Correlation Between Samsung Electronics and Malacca Straits
Can any of the company-specific risk be diversified away by investing in both Samsung Electronics and Malacca Straits at the same time? Although using a correlation coefficient on its own may not help to predict future stock returns, this module helps to understand the diversifiable risk of combining Samsung Electronics and Malacca Straits into the same portfolio, which is an essential part of the fundamental portfolio management process.
By analyzing existing cross correlation between Samsung Electronics Co and Malacca Straits Acquisition, you can compare the effects of market volatilities on Samsung Electronics and Malacca Straits and check how they will diversify away market risk if combined in the same portfolio for a given time horizon.

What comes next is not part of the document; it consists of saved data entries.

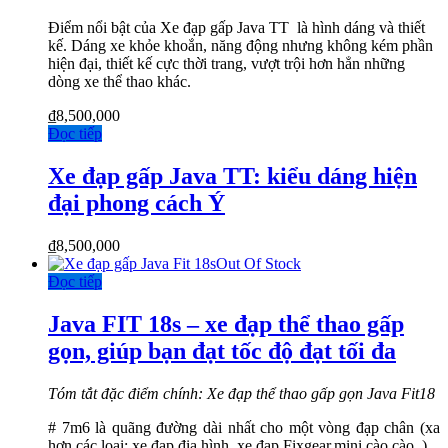
Điểm nổi bật của Xe đạp gấp Java TT là hình dáng và thiết
kế. Dáng xe khỏe khoắn, năng động nhưng không kém phần
hiện đại, thiết kế cực thời trang, vượt trội hơn hẳn những
dòng xe thể thao khác.
₫
8,500,000
Đọc tiếp
Xe đạp gấp Java TT: kiểu dáng hiện
đại phong cách Ý
₫
8,500,000
Out Of Stock
Đọc tiếp
Java FIT 18s – xe đạp thể thao gấp
gọn, giúp bạn đạt tốc độ đạt tối đa
Tóm tắt đặc điểm chính: Xe đạp thể thao gấp gọn Java Fit18
# 7m6 là quãng đường dài nhất cho một vòng đạp chân (xa
hơn các loại: xe đạp địa hình, xe đạp Fixgear,mini cào cào..)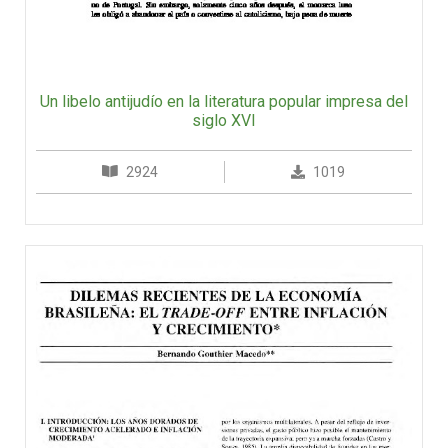
Un libelo antijudío en la literatura popular impresa del
siglo XVI
2924
1019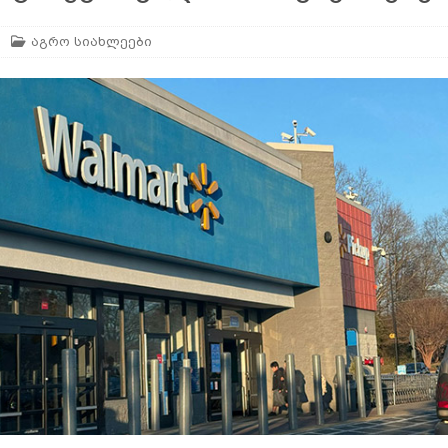
აგრო სიახლეები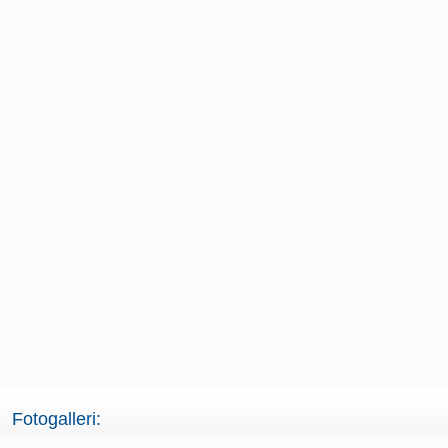
Fotogalleri: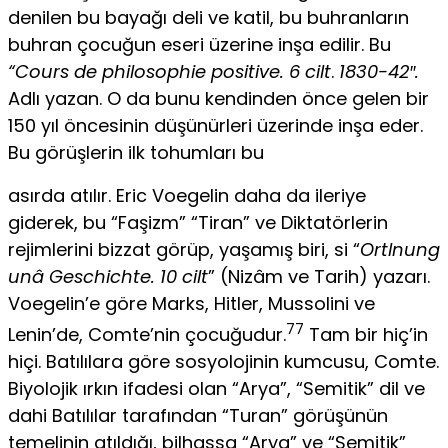
denilen bu bayağı deli ve katil, bu buhranların
buhran çocuğun eseri üzerine inşa edilir. Bu
“Cours de philosophie positive. 6 cilt
.
1830-42″.
Adlı yazan. O da bunu kendinden önce gelen bir
150 yıl öncesinin düşünürleri üzerinde inşa eder.
Bu görüşlerin ilk tohumları bu
asırda atılır. Eric Voegelin daha da ileriye
giderek, bu “Faşizm” “Tiran” ve Diktatörlerin
rejimlerini bizzat görüp, yaşamış biri, si “
Ortlnung
unâ Geschichte. 10 cilt
” (Nizâm ve Tarih) yazarı.
Voegelin’e göre Marks, Hitler, Mussolini ve
77
Lenin’de, Comte’nin çocuğudur.
Tam bir hiç’in
hiçi. Batılılara göre sosyolojinin ku­mcusu, Comte.
Biyolojik ırkın ifadesi olan “Arya”, “Semitik” dil ve
dahi Batılılar tarafından “Turan” görüşünün
temelinin atıldığı, bilhassa “Arya” ve “Semitik”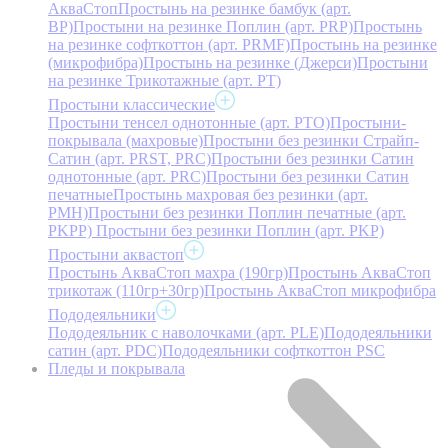
АкваСтоп
Простынь на резинке бамбук (арт.
BP)
Простыни на резинке Поплин (арт. PRP)
Простынь
на резинке софткоттон (арт. PRMF)
Простынь на резинке
(микрофибра)
Простынь на резинке (Джерси)
Простыни
на резинке Трикотажные (арт. РТ)
Простыни классические
Простыни тенсел однотонные (арт. PTO)
Простыни-
покрывала (махровые)
Простыни без резинки Страйп-
Сатин (арт. PRST, PRC)
Простыни без резинки Сатин
однотонные (арт. PRC)
Простыни без резинки Сатин
печатные
Простынь махровая без резинки (арт.
PMH)
Простыни без резинки Поплин печатные (арт.
PKPP)
Простыни без резинки Поплин (арт. PKP)
Простыни аквастоп
Простынь АкваСтоп махра (190гр)
Простынь АкваСтоп
трикотаж (110гр+30гр)
Простынь АкваСтоп микрофибра
Пододеяльники
Пододеяльник с наволочками (арт. PLE)
Пододеяльники
сатин (арт. PDC)
Пододеяльники софткоттон PSC
Пледы и покрывала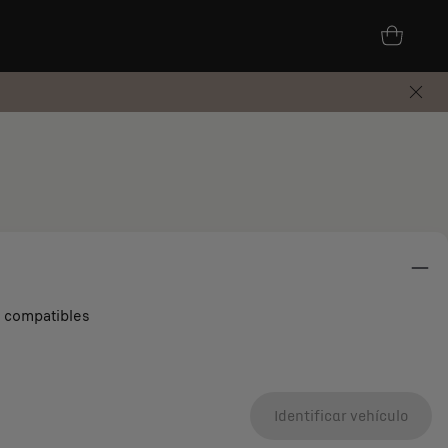
s compatibles
Identificar vehículo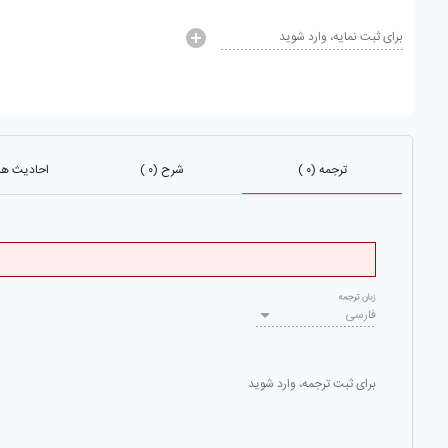
برای ثبت نمایه، وارد شوید
ترجمه (۰ )
شرح (۰ )
احادیث هم 
زبان ترجمه
فارسی
برای ثبت ترجمه، وارد شوید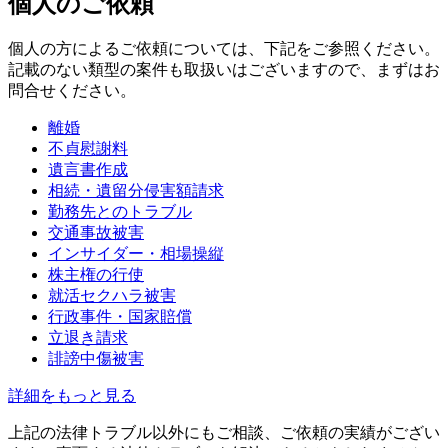
個人のご依頼
個人の方によるご依頼については、下記をご参照ください。
記載のない類型の案件も取扱いはございますので、まずはお
問合せください。
離婚
不貞慰謝料
遺言書作成
相続・遺留分侵害額請求
勤務先とのトラブル
交通事故被害
インサイダー・相場操縦
株主権の行使
就活セクハラ被害
行政事件・国家賠償
立退き請求
誹謗中傷被害
詳細をもっと見る
上記の法律トラブル以外にもご相談、ご依頼の実績がござい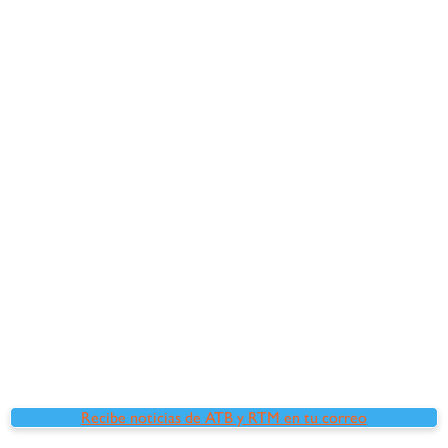
Recibe noticias de ATB y RTM en tu correo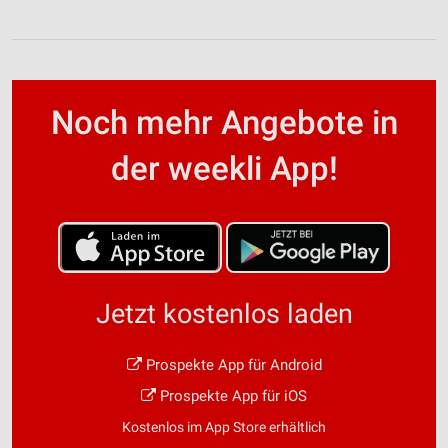
Noch mehr Angebote in
der weekli App!
Jetzt kostenlos laden
Prospekte App für Android
Prospekte App für iOS
Kostenlos im App Store erhältlich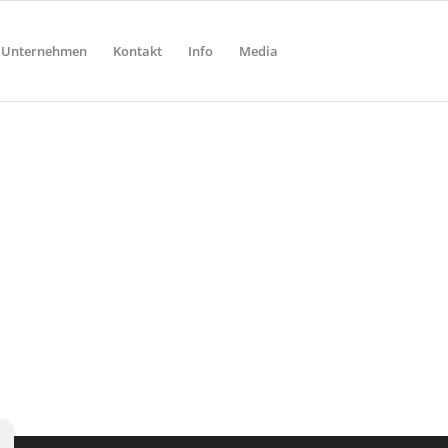
Unternehmen
Kontakt
Info
Media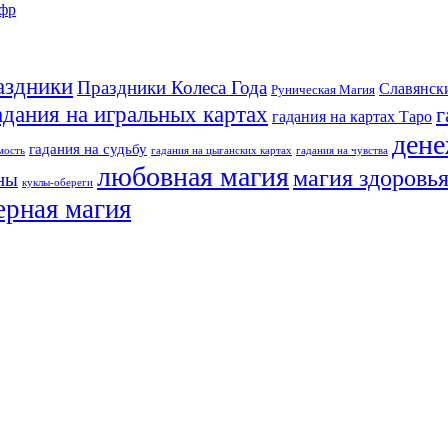
ифр
аздники
Праздники Колеса Года
Славянск
Руническая Магия
адания на игральных картах
г
гадания на картах Таро
дене
гадания на судьбу
мость
гадания на цыганских картах
гадания на чувства
любовная магия
магия здоровь
аны
куклы-обереги
ерная магия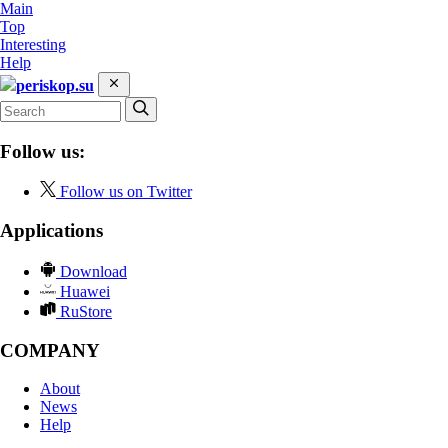
Main
Top
Interesting
Help
periskop.su
Follow us:
Follow us on Twitter
Applications
Download
Huawei
RuStore
COMPANY
About
News
Help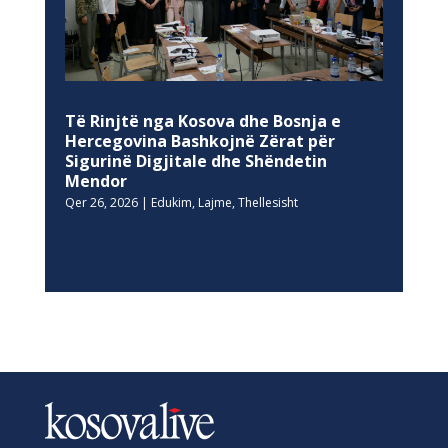
Të Rinjtë nga Kosova dhe Bosnja e
Hercegovina Bashkojnë Zërat për
Sigurinë Digjitale dhe Shëndetin
Mendor
Qer 26, 2026
|
Edukim
,
Lajme
,
Thellesisht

You can also utilize pair trading strategies of matching a long position in Samsung Electronics with a short position of Malacca Straits. Check out your portfolio center. Please also check ongoing floating volatility patterns of Samsung Electronics and Malacca Straits.
Diversification Opportunities for Samsung Electronics and Malacca Straits
-0.48 | Correlation Coefficient |
Very good diversification
The 3 months correlation between Samsung and Malacca is -0.48. Overlapping area represents the amount of risk that can be diversified away by holding Samsung Electronics Co and Malacca Straits Acquisition in the same portfolio, assuming nothing else is changed. The correlation between historical prices or returns on Malacca Straits Acqu and Samsung Electronics is a relative statistical measure of the degree to which these equity instruments tend to move together. The correlation coefficient measures the extent to which returns on Samsung Electronics Co are associated (or correlated) with Malacca Straits. Values of the correlation coefficient range from -1 to +1, where. The correlation of zero (0) is possible when the price movement of Malacca Straits Acqu has no effect on the direction of Samsung Electronics i.e., Samsung Electronics and Malacca Straits go up and down completely randomly.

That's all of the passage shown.